L‘étude sur la jeunesse dans la région MENA de la Friedrich-Ebert-Stiftung

La Friedrich-Ebert-Stiftung a réalisé en 2016/2017 une vaste étude représentative auprès d’adolescents et de jeunes adultes dans huit pays du Moyen Orient et d’Afrique du Nord. Les résultats offrent un aperçu captivant sur leur façon d’aborder la vie, leur perception de leur existence et leur conception de l’avenir. Près de 9000 jeunes entre 16 et 30 ans ont ainsi été interrogés en Egypte, au Bahreïn, au Yémen, en Jordanie, au Liban (libanais et refugiés syriens), au Maroc, en Palestine et en Tunisie.

Les résultats de l’enquête mettent en évidence l’incertitude et la précarité auxquelles les jeunes de la région doivent faire face dans de nombreux domaines. Pourtant, n’ayant pas le choix, ils s’accommodent des situations difficiles et trouvent leur propre voie. En dépit des profonds changements économiques, de l’absence d’opportunités de participation à la vie politique, et dans certains pays aussi de la violence, de la guerre, de la pauvreté et de la faim, ils sont nombreux à envisager l’avenir avec confiance.

Les jeunes dans la région MENA

Le Printemps Arabe a donné lieu, dans plusieurs pays de la région MENA, à des processus de transformation politique et sociale qui sont parfois très différents d’un pays à l’autre et dont on ne peut encore prévoir l’issue. De nombreux jeunes vivants en marge de la vie politique et économique et ignorés par les décideurs politiques ont joué un rôle primordial dans ces événements.

Les jeunes continuent de demander une égalité d’accès à la politique et à la participation sociale un peu partout dans la région MENA. Ils ne veulent pas seulement faire entendre leur point de vue auprès de l’opinion publique, ils sont aussi prêts à assumer leur part de responsabilité vis-à-vis d’eux-mêmes et de la société. Pourtant, avec leurs demandes, ils ne cessent d’être confrontés à des limites ou de se heurter à des résistances.

Dans la région MENA, les sociétés sont très jeunes. Pour établir ou maintenir la stabilité en leur sein, il est essentiel d’intégrer les jeunes à la vie politique et économique, et de développer des modèles de sociétés inclusives. Mais cette intégration est rendue d’autant plus difficile dans de nombreux pays de la région en raison de la précarité politique et économique, dont l’une ne cesse de renforcer l’autre. Souvent, les changements sociaux visés n’ont pas pu être réalisés ou du moins pas pleinement.

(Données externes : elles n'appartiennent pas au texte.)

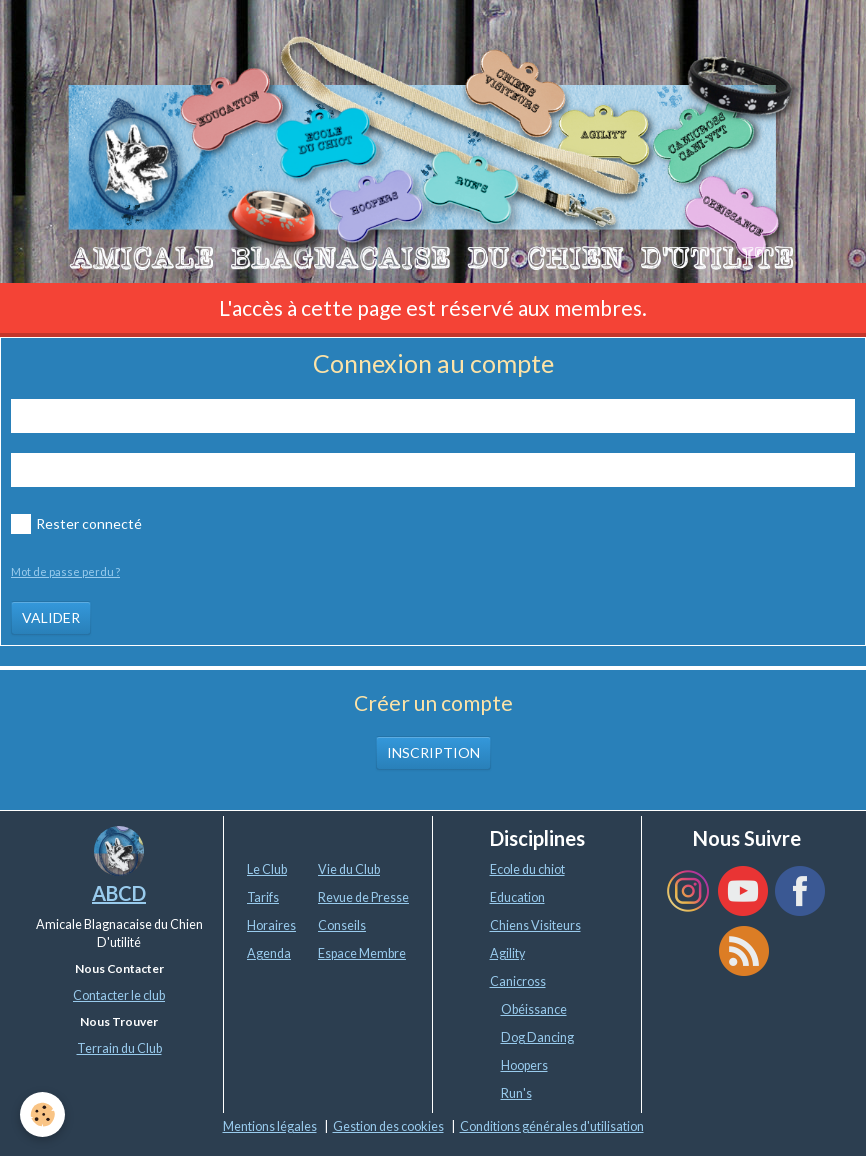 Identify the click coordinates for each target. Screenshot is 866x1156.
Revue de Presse (363, 897)
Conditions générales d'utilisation (552, 1126)
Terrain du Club (119, 1048)
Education (517, 897)
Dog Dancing (537, 1037)
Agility (507, 953)
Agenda (269, 953)
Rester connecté (76, 524)
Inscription (433, 752)
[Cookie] (42, 1114)
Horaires (271, 925)
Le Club (267, 869)
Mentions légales (270, 1126)
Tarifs (263, 897)
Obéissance (534, 1009)
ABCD (119, 893)
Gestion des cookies (388, 1126)
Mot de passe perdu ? (65, 571)
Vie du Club (349, 869)
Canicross (518, 981)
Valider (51, 617)
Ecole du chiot (527, 869)
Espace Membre (362, 953)
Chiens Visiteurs (535, 925)
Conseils (342, 925)
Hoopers (524, 1065)
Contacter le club (119, 995)
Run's (516, 1093) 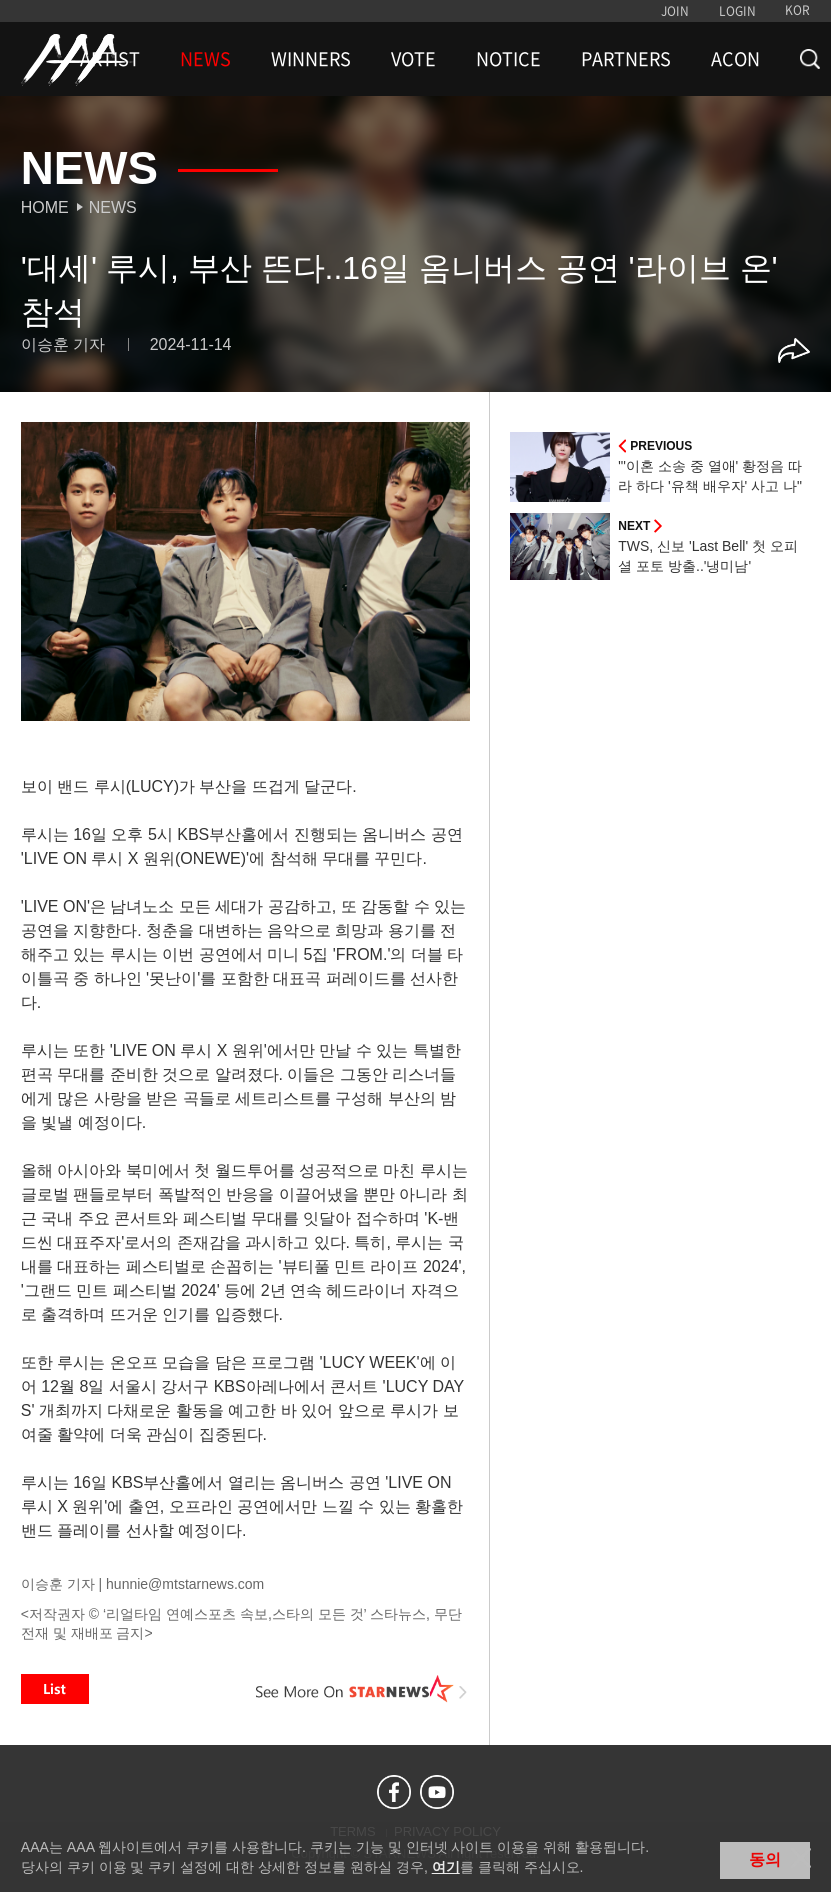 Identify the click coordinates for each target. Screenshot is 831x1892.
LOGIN (737, 11)
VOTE (413, 59)
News (113, 207)
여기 (446, 1867)
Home (45, 207)
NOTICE (508, 59)
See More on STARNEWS (361, 1689)
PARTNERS (626, 59)
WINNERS (311, 59)
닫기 (801, 1858)
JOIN (675, 11)
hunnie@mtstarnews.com (185, 1584)
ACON (735, 59)
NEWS (205, 59)
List (55, 1689)
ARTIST (110, 59)
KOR (797, 10)
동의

La Friedrich-Ebert-Stiftung voit dans la jeunesse un facteur déterminant pour l’évolution démocratique de la région, et souhaite renforcer son potentiel pour initier des changements dans la politique et la société. Sur la base des résultats présentés dans cette étude, la fondation entend stimuler un débat sur la situation des jeunes dans la région MENA.

1. Les jeunes recherchent la sécurité, un bon niveau de vie et de bonnes relations avec leurs familles

Les adolescents et les jeunes adultes de la région MENA souhaitent avant tout :

  • La justice, l’ordre et la sécurité
  • Un niveau de vie adéquat / des emplois appropriés
  • Des relations de confiance avec leurs partenaires et leurs familles.

Les valeurs des jeunes sont empreintes d’un sens de la communauté, d’une orientation vers la réussite, d’une aspiration à la liberté et de moralité. L’expression individuelle de ces valeurs ainsi que la réalité de la vie sont complexes et marquées par de nombreuses fractures dans leur vie, dues à l’expérience de la guerre et de la violence. Nombreux sont ceux qui trouvent leur assurance dans leur confiance absolue en Dieu, sachant qu’il s’agit là pour eux d’une question très personnelle.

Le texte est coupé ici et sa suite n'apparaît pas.